Der Künstler Daniel Richter begegnet bei seiner Expertenführung durch die Ausstellung "Edvard Munch. Der moderne Blick" einem Maler, dessen Werk Parallelen zu seinem eigenen aufweist. Eine Vorschau.
Daniel Richter, einer der bekanntesten zeitgenössischen Maler seiner Generation, wird am 27. März die SCHIRN besuchen und in einer Expertenführung zur Ausstellung „Edvard Munch. Der moderne Blick“ über sein Verhältnis zu dem großen norwegischen Maler sprechen. Daniel Richter ist mit der Malereigeschichte bestens vertraut. Die expressiven, kräftigen Farben seiner Gemälde, ihre düster-atmosphärischen Stimmungen und die organische Malweise scheinen der Malerei Munchs auf den ersten Blick durchaus verwandt. Ein Zufall? Oder gehört der Norweger tatsächlich zu seinen Vorbildern? Ein Zusammentreffen von Richter, Schüler des Neo-Expressionisten Werner Büttner, mit dem norwegischen Proto-Expressionisten verspricht spannend zu werden.
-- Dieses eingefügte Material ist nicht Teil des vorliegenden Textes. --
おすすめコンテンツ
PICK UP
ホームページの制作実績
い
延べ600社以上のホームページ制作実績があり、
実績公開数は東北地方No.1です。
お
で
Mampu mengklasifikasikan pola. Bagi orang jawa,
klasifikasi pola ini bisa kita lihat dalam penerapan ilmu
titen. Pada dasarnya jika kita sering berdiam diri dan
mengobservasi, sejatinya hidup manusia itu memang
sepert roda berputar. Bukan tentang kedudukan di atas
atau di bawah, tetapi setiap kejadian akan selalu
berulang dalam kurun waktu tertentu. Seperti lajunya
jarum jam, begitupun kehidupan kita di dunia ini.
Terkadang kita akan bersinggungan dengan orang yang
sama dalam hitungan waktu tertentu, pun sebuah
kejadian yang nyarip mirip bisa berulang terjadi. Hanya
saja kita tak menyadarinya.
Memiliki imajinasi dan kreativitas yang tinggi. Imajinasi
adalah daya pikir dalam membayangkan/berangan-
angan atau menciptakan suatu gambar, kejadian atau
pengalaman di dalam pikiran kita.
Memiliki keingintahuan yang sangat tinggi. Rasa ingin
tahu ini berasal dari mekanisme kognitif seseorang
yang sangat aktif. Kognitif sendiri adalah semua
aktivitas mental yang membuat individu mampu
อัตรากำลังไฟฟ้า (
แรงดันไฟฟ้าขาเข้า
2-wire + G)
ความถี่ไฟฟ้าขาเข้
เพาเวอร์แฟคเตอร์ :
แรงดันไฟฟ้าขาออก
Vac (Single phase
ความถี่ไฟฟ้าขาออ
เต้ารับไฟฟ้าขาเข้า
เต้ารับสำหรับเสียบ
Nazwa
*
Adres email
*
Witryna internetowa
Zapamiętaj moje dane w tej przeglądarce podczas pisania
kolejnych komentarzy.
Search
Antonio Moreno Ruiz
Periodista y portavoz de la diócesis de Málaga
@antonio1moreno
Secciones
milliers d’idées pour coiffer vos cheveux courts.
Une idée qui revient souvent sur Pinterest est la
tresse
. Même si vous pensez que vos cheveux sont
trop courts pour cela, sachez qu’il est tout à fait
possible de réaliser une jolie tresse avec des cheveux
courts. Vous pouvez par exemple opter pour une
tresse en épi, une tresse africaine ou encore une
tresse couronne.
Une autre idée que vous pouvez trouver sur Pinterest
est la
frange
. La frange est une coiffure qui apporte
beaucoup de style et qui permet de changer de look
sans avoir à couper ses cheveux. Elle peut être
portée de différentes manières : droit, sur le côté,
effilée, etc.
Die Ausstellung in der SCHIRN präsentiert Aspekte der Modernität des Munch‘schen Werks. Der erste Raum ist dem Thema „Wiederholungen“ gewidmet. Dort finden sich je zwei Versionen besonders berühmter Gemälde Munchs, darunter der „Vampir“ oder die „Mädchen auf der Brücke“. Munch wiederholte einige seiner Motive so obsessiv, dass sie zu wahren Markenzeichen wurden. Auch Daniel Richter greift immer wieder auf eigene Motive zurück. So etwa die „Heldenfiguren“ mit Gitarren und Gewehren, wie sie zuletzt in seiner Ausstellung „10001 Nacht“ in Hannover und Berlin zu sehen waren. Oder maskierte Gestalten wie in seinem Gemälde „Horde“ (2007), das nun im Rahmen der spektakulären Neupräsentation zeitgenössischer Kunst im Städelmuseum zu sehen ist. Andere typische Richter-Figuren sind Comichelden, Harlekine und allegorische Tierdarstellungen. Die Bildhintergründe können dabei, genau wie bei Munch, stark variieren.
Paranoia und Bedrohung, Menge und Rausch
Eine weitere Verbindung der beiden Maler ist die Beschäftigung mit Theater und Bühnenbild. Munch, der für den Theaterregisseur Max Reinhardt an den Kammerspielen in Berlin Bühnenbilder für Stücke des norwegischen Dramatikers Henrik Ibsens entwarf, ließ sich in der Folge dieses Auftrags zu einer ganzen Gemäldeserie inspirieren. Daniel Richters Nähe zum Theater rührt nicht nur daher, dass er mit einer Theaterregisseurin verheiratet ist. Er hat bereits zwei große Aufträge für die Salzburger Festspiele ausgeführt. 2008 gestaltete er die Bühne für Béla Bartóks „Herzog Blaubarts Burg“ mit einem farbenprächtigen und zugleich düsteren Endzeitbild mitsamt seinen typischen Comicfiguren und Großstadtszenen. Für „Lulu“ von Alban Berg malte er 2010 mehrere riesige Gemälde, die laut dem Maler selbst „Paranoia und Bedrohung, Menge und Rausch“ abbilden sollten. Bühnenhafte Raumkompositionen finden sich auch in einigen seiner Gemälde wieder, insbesondere wenn es sich um Großstadtszenen handelt wie bei den Werken „Nerdon“ (2004) oder „Gedion“ (2002).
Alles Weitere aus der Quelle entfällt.